Open Source is a valuable contribution that must be fostered, encouraged and promoted because the innovation that it generates is a valuable asset for all of us.  Experience with projects such as Juice and Jangle reinforce this. Nevertheless there are commercial and contractual realities that companies such as LinbLime have to take in to account, which may lead to others questioning their motives as we have seen over the last few days.


The Library 2.0 Gang – the vendors view on OCLC Web-scale

On the Library 2.0 Gang back in May we discussed Cloud Computing, an architecture in which you use your web browser to access your services on computers hosted by your system provider. 

Unlike traditional hosting, where you would expect to identify which system is running your application, cloud services appear as one big application servicing everyone’s needs spread across many computers and often data centres spread around the Internet.  The conversation last month was prompted by OCLC’s announcement they are developing such a service for delivering library services such as circulation, acquisitions, and license management.  The introduction of library services from the cloud, in a market where the vast majority of libraries host their own systems, could be potentially game changing and we speculated on what the reaction of the current suppliers would be.

In an attempt to answer some of that speculation I brought together a gang for the June show consisting of representatives of some of those suppliers – Carl Grant from Ex Libris, Nicole Engard from LibLime who support the Open Source system Koha, and Rob Styles from Talis.  We were joined by a new guest to the show Boris Zetterlund from Scandinavian and now UK supplier Axiell.

Technical issues, potential costs, applicability for smaller libraries, and openness of data & APIs all got an airing in this interesting conversation – have a listen.

What ‘is’ Web-Scale?

Cloud%003F It will have been difficult to miss OCLC’s recent Cloud Computing announcement.  If you have, the headline is that they say they are building an architecture capable of handling all the transactions of all libraries, meaning that they can add circulation, acquisitions, license management and several other aspects of library management to their WorldCat shared discovery capability.

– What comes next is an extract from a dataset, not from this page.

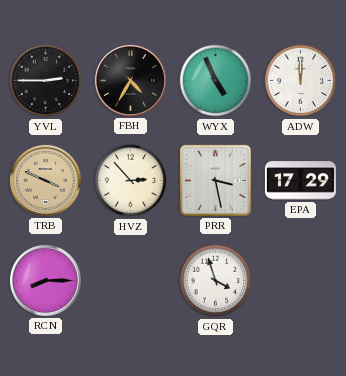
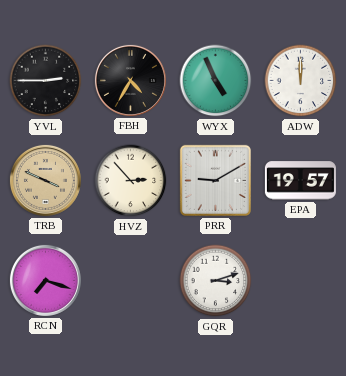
PRR: 3:28 -> 9:10
EPA: 17:29 -> 19:57
RCN: 8:15 -> 7:18
GQR: 3:57 -> 3:12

As you can imagine, all this built upon racks of computers hosted at OCLC’s data centre combining their power to deliver a service to many users at the same time.  A well proven technology as used by Google, Sun, Amazon,, and even here at Talis where the Talis Platform underpins our Engage, Aspire, and Prism products. The rest of the computing world describes this as Software as a Service (SaaS) or Cloud Computing.

For some reason OCLC are determined to come up with their own term – Web-Scale.  OCLC’s Andrew Pace in his recently published Talking with Talis podcast [highly recommended if you want an insight in to this initiative] tries to explain why the library world needs such a term.  The inaugural post on the OCLC Engineering blog, by Mike Teets also goes in to much depth as to what Web-Scale is.

Having read and listen to all this I must admit I’m still unconvinced.  It still sounds like engineering has be brought in, to support the marketing folks’ desire to be different, with technical description.  There are enough confusing terms hijacked by marketeers in the computing and Internet worlds. So I’m sure OCLC will forgive me if I continue to describe their approach as a cloud based software as a service – Cloud Computing.